-- BRIEF --
Return all the data below as it stands, minus the pictures.

(Page-level text extractions)
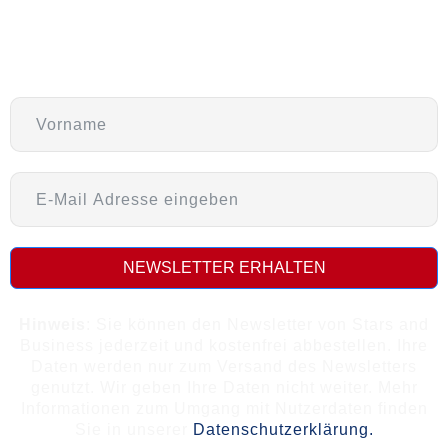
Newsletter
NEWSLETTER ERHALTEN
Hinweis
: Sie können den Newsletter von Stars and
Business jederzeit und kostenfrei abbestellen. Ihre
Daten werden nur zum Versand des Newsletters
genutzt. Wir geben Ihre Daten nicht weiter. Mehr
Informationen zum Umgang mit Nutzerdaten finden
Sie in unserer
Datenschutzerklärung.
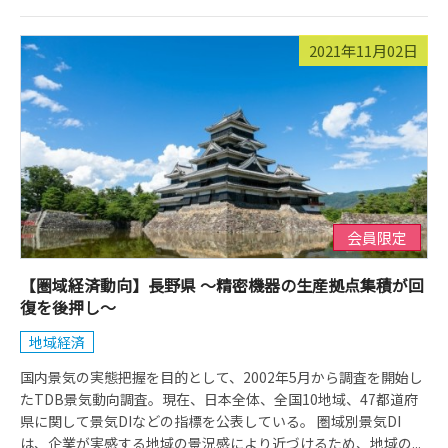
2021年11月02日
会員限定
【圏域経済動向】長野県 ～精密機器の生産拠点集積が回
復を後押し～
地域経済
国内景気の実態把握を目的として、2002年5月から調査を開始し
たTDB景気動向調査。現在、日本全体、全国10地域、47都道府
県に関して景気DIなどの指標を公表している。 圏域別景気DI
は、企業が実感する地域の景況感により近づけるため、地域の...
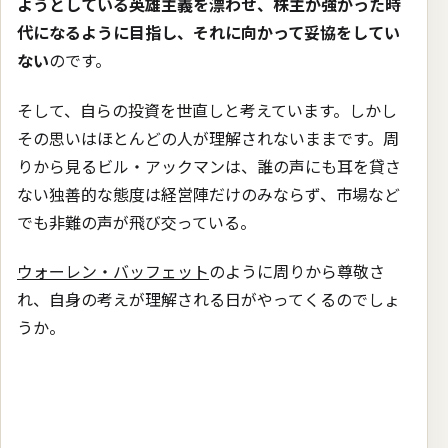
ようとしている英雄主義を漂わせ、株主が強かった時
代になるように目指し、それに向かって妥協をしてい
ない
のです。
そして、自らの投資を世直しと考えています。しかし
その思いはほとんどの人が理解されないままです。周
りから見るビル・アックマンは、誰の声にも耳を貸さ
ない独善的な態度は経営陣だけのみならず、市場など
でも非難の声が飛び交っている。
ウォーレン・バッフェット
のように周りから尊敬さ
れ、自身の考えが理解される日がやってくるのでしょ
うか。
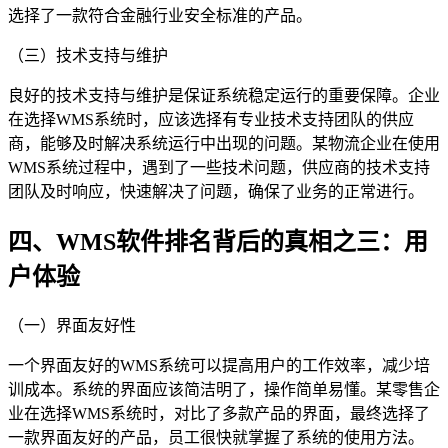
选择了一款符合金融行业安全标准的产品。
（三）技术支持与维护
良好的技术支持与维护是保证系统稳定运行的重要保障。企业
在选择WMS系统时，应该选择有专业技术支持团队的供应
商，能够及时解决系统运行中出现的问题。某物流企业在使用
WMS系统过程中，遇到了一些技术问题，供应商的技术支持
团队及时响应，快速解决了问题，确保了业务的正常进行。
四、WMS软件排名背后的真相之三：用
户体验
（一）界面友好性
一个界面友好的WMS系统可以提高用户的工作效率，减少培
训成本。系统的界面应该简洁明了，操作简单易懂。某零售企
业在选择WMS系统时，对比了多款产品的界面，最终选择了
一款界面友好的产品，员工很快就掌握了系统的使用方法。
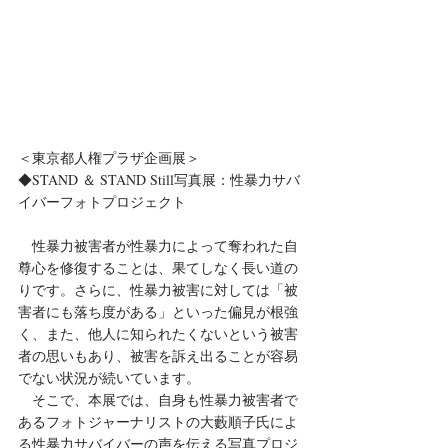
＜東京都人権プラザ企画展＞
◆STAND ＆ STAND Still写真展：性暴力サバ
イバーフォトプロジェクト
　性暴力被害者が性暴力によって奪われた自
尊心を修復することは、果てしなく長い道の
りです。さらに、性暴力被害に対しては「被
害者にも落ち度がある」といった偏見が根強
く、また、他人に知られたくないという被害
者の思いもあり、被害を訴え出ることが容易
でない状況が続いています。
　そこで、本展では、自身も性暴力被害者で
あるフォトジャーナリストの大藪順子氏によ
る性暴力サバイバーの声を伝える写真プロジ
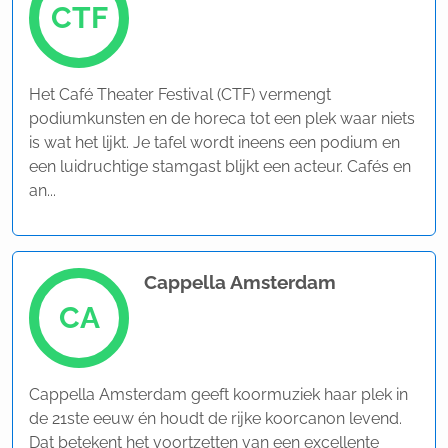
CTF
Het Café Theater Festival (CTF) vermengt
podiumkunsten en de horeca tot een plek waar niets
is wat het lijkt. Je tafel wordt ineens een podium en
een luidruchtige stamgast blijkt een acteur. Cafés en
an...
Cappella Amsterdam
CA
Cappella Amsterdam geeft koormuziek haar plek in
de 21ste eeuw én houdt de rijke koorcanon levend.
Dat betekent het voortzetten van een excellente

-- SOLVED PROBLEM --
Newsletter
NEWSLETTER ERHALTEN
Hinweis
: Sie können den Newsletter von Stars and
Business jederzeit und kostenfrei abbestellen. Ihre
Daten werden nur zum Versand des Newsletters
genutzt. Wir geben Ihre Daten nicht weiter. Mehr
Informationen zum Umgang mit Nutzerdaten finden
Sie in unserer
Datenschutzerklärung.
2021年11月02日
会員限定
【圏域経済動向】長野県 ～精密機器の生産拠点集積が回
復を後押し～
地域経済
国内景気の実態把握を目的として、2002年5月から調査を開始し
たTDB景気動向調査。現在、日本全体、全国10地域、47都道府
県に関して景気DIなどの指標を公表している。 圏域別景気DI
は、企業が実感する地域の景況感により近づけるため、地域の...
ようとしている英雄主義を漂わせ、株主が強かった時
代になるように目指し、それに向かって妥協をしてい
ない
のです。
そして、自らの投資を世直しと考えています。しかし
その思いはほとんどの人が理解されないままです。周
りから見るビル・アックマンは、誰の声にも耳を貸さ
ない独善的な態度は経営陣だけのみならず、市場など
でも非難の声が飛び交っている。
ウォーレン・バッフェット
のように周りから尊敬さ
れ、自身の考えが理解される日がやってくるのでしょ
うか。
选择了一款符合金融行业安全标准的产品。
（三）技术支持与维护
良好的技术支持与维护是保证系统稳定运行的重要保障。企业
在选择WMS系统时，应该选择有专业技术支持团队的供应
商，能够及时解决系统运行中出现的问题。某物流企业在使用
WMS系统过程中，遇到了一些技术问题，供应商的技术支持
团队及时响应，快速解决了问题，确保了业务的正常进行。
四、WMS软件排名背后的真相之三：用
户体验
（一）界面友好性
一个界面友好的WMS系统可以提高用户的工作效率，减少培
训成本。系统的界面应该简洁明了，操作简单易懂。某零售企
业在选择WMS系统时，对比了多款产品的界面，最终选择了
一款界面友好的产品，员工很快就掌握了系统的使用方法。
＜東京都人権プラザ企画展＞
◆STAND ＆ STAND Still写真展：性暴力サバ
イバーフォトプロジェクト
　性暴力被害者が性暴力によって奪われた自
尊心を修復することは、果てしなく長い道の
りです。さらに、性暴力被害に対しては「被
害者にも落ち度がある」といった偏見が根強
く、また、他人に知られたくないという被害
者の思いもあり、被害を訴え出ることが容易
でない状況が続いています。
　そこで、本展では、自身も性暴力被害者で
あるフォトジャーナリストの大藪順子氏によ
る性暴力サバイバーの声を伝える写真プロジ
CTF
Het Café Theater Festival (CTF) vermengt
podiumkunsten en de horeca tot een plek waar niets
is wat het lijkt. Je tafel wordt ineens een podium en
een luidruchtige stamgast blijkt een acteur. Cafés en
an...
Cappella Amsterdam
CA
Cappella Amsterdam geeft koormuziek haar plek in
de 21ste eeuw én houdt de rijke koorcanon levend.
Dat betekent het voortzetten van een excellente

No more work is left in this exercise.